There … that’s exhausted me!

I hope that explains stuff.

Reassure your relative. All’s not lost!

Be sensible, but not paranoid.

Be normal, not diseased.

Live fully, not cocooned.

But … talk it all over with a nephrologist. A 2 month review (not knowing the cause or clinical details) seems OK to me.

Hope that helps …

Thank you, Dr. Agar, for “breaking the rule” and answering this post. I didn’t know where else to put this. My relative had turned to me for some advice, knowing that my father has CKD and is nearing the point of having dialysis. So, I guess she figured I’m knowledgeable in this area & she doesn’t want to get to that dialysis stage. But, I’m not a doctor, so I didn’t want to give her wrong info. I do appreciate your answer, which I will definitely relay to her. This should calm her fears.
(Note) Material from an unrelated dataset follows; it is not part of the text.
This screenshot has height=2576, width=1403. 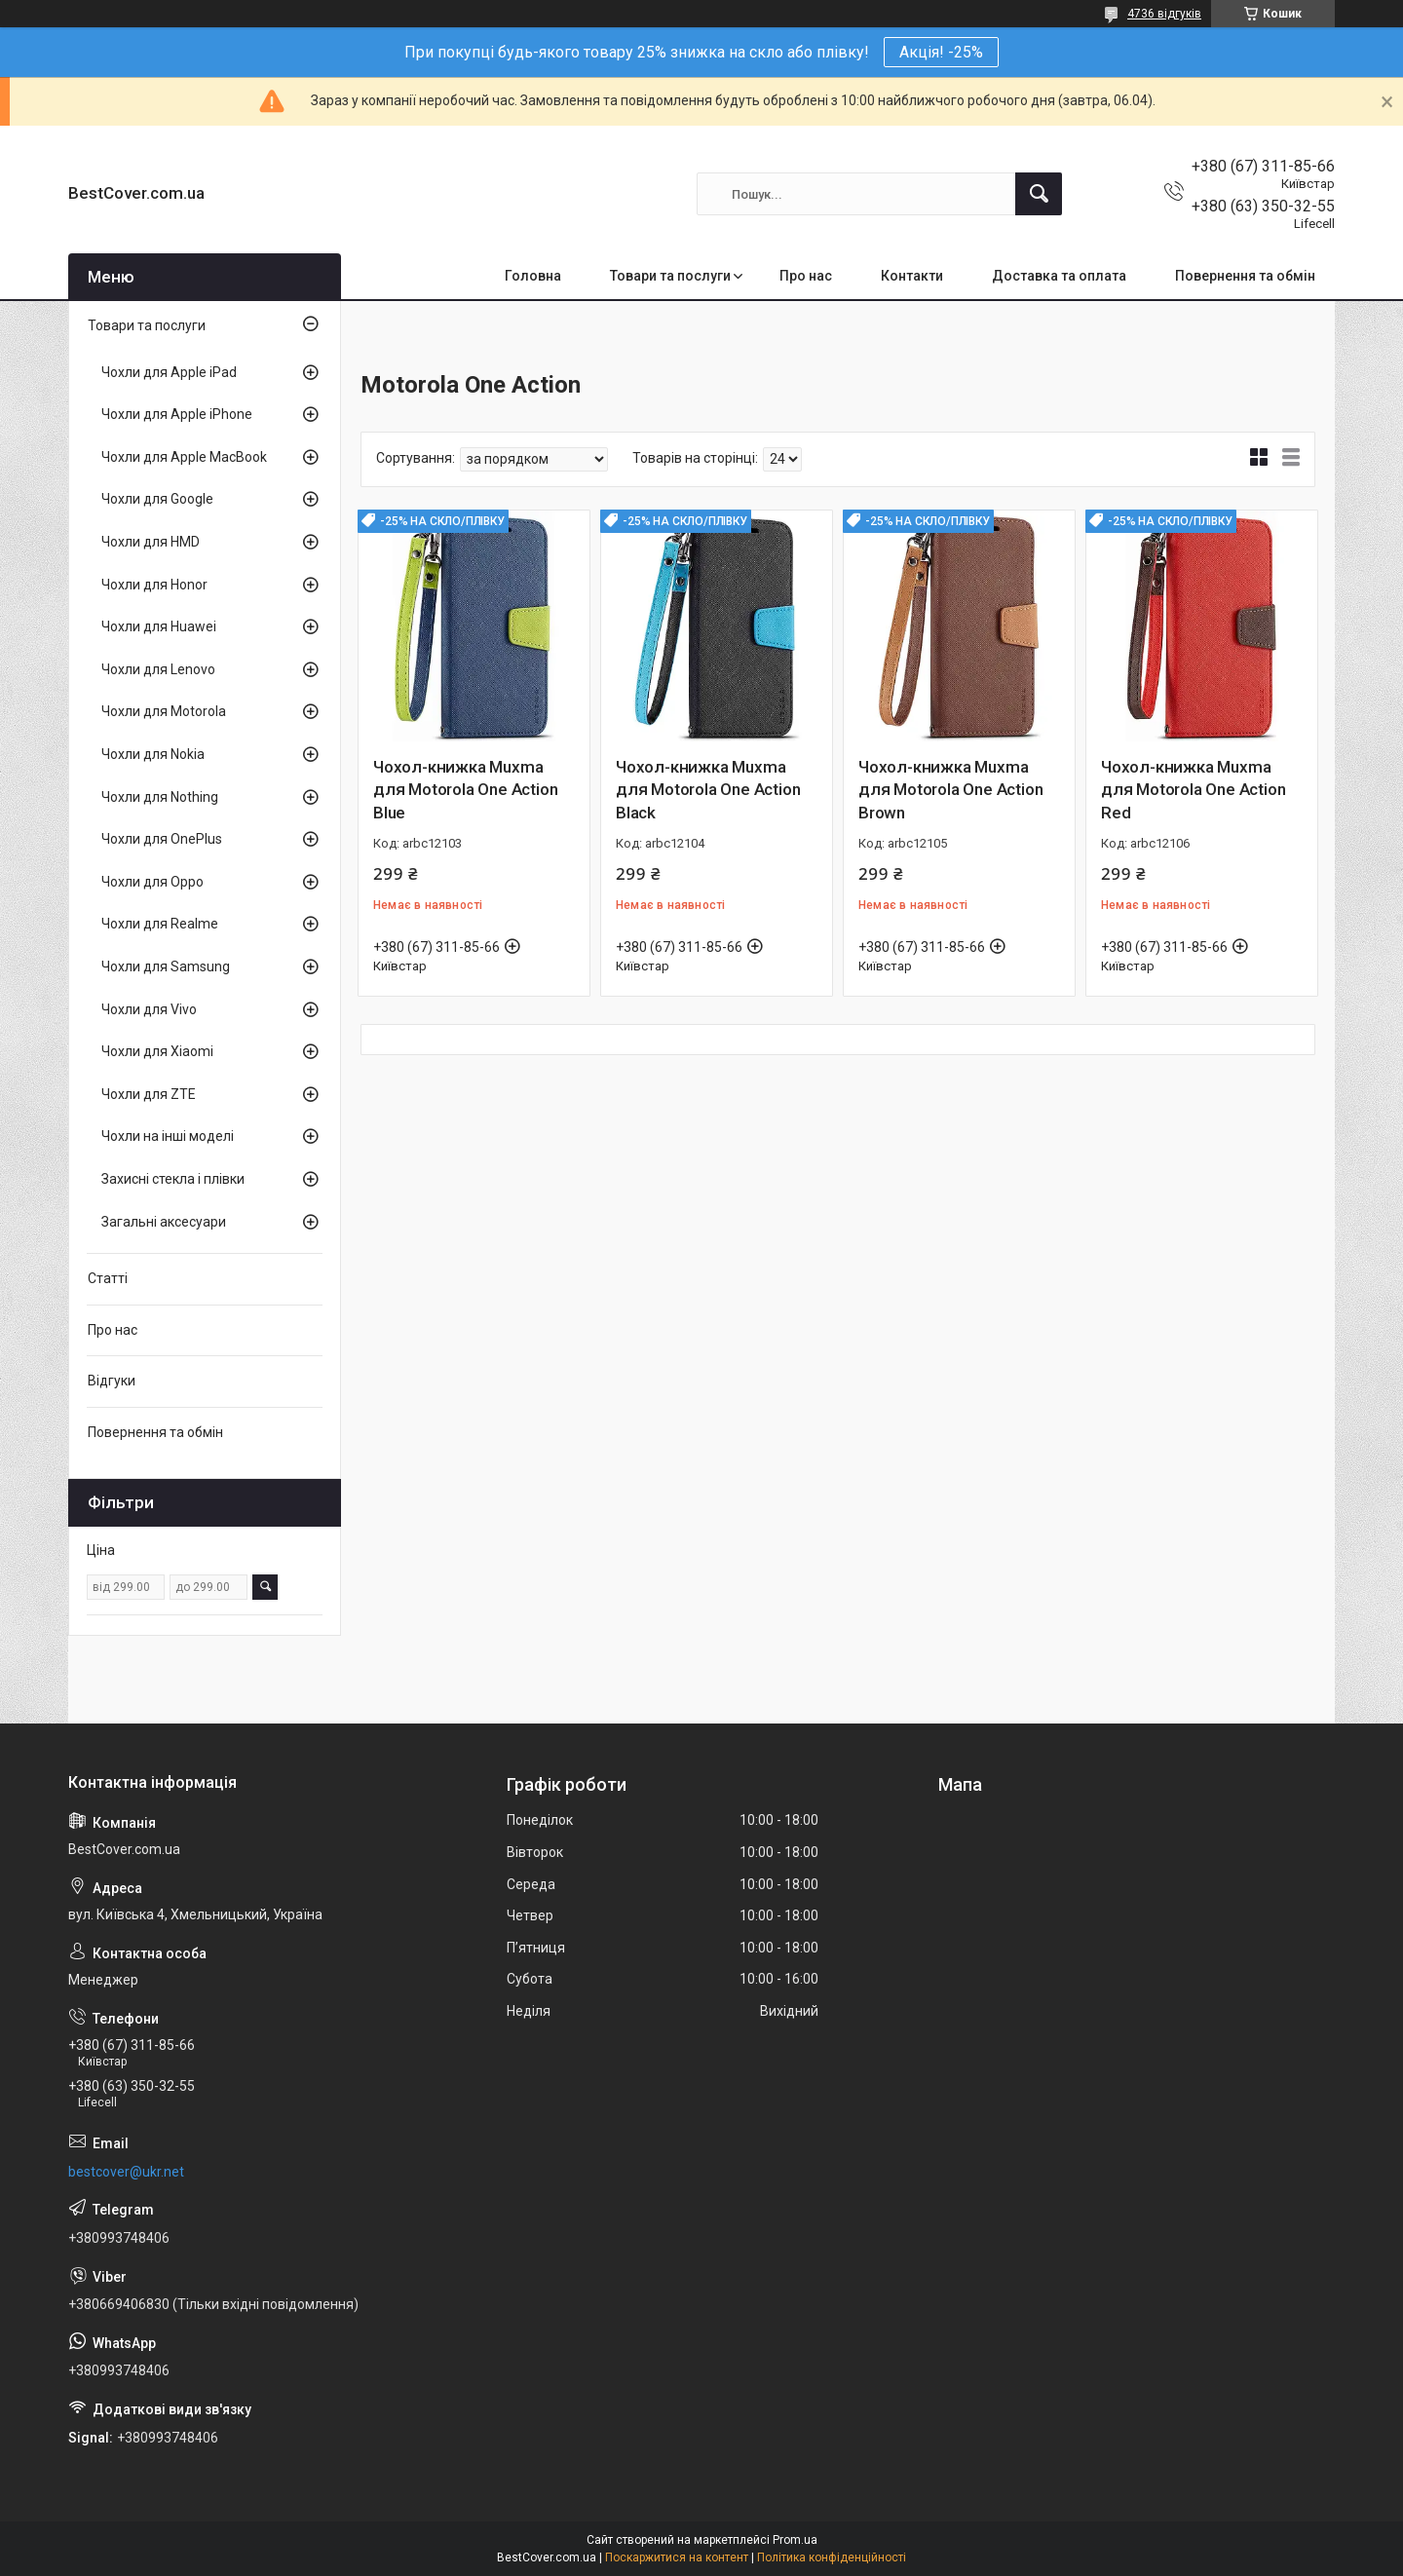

Just for your info, she is in her early 50’s, but looks younger. She walks about a mile daily and eats pretty healthy. Maybe that’s why her potassium is little high – she does eat a lot of those high potassium foods. Her doctor told her to watch her potassium intake & gave her a list of low potassium foods, which she found very restrictive, so I guess that disturbed her. BTW, her doctor is a nephrologist, but she won’t visit with him again until 2 months later, so that’s why she was asking these questions now.

You explained things in a very understandable manner. Maybe others that read this post will be helped as well, so again, I thank you for your response.